Problem requirements: Figure out the number of lines in the entries that hold the string "einem", then give that number and nothing else.

Information given:
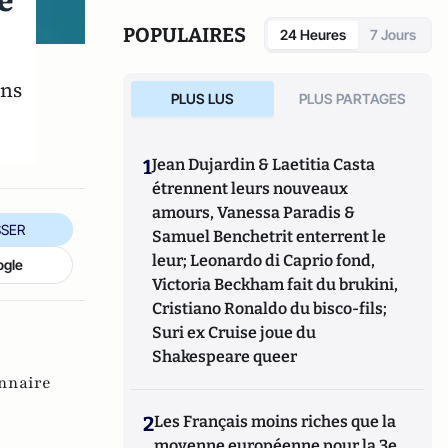
e
POPULAIRES
24 Heures
7 Jours
ons
PLUS LUS
PLUS PARTAGES
1
Jean Dujardin & Laetitia Casta
étrennent leurs nouveaux
amours, Vanessa Paradis &
SER
Samuel Benchetrit enterrent le
leur; Leonardo di Caprio fond,
ogle
Victoria Beckham fait du brukini,
Cristiano Ronaldo du bisco-fils;
Suri ex Cruise joue du
Shakespeare queer
nnaire
2
Les Français moins riches que la
moyenne européenne pour la 3e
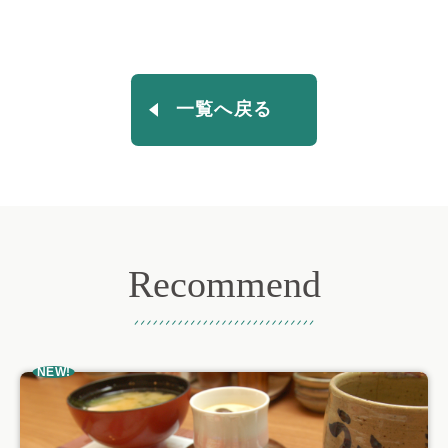
一覧へ戻る
Recommend
おすすめ記事
NEW!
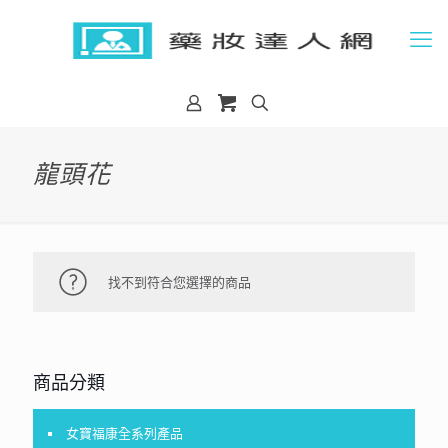
龍頭花
找不到符合您選擇的商品
商品分類
女寶福康全系列產品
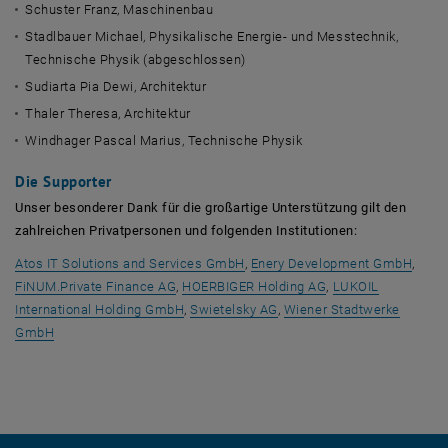
Schuster Franz, Maschinenbau
Stadlbauer Michael, Physikalische Energie- und Messtechnik,
Technische Physik (abgeschlossen)
Sudiarta Pia Dewi, Architektur
Thaler Theresa, Architektur
Windhager Pascal Marius, Technische Physik
Die
Supporter
Unser besonderer Dank für die großartige Unterstützung gilt den
zahlreichen Privatpersonen und folgenden Institutionen:
, öffnet eine externe URL in ein
, öff
Atos IT Solutions and Services GmbH
,
Enery Development GmbH
,
, öffnet eine externe URL in einem neuen Fen
, öffnet eine exter
FiNUM.Private Finance AG
,
HOERBIGER Holding AG
,
LUKOIL
, öffnet eine externe URL in einem neuen F
, öffnet eine externe URL i
International Holding GmbH
,
Swietelsky AG
,
Wiener Stadtwerke
, öffnet eine externe URL in einem neuen Fenster
GmbH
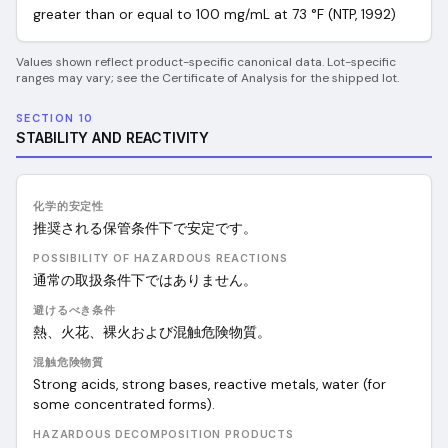
greater than or equal to 100 mg/mL at 73 °F (NTP, 1992)
Values shown reflect product-specific canonical data. Lot-specific
ranges may vary; see the Certificate of Analysis for the shipped lot.
SECTION 10
STABILITY AND REACTIVITY
化学的安定性
推奨される保管条件下で安定です。
POSSIBILITY OF HAZARDOUS REACTIONS
通常の取扱条件下ではありません。
避けるべき条件
熱、火花、裸火および混触危険物質。
混触危険物質
Strong acids, strong bases, reactive metals, water (for
some concentrated forms).
HAZARDOUS DECOMPOSITION PRODUCTS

The answer: 3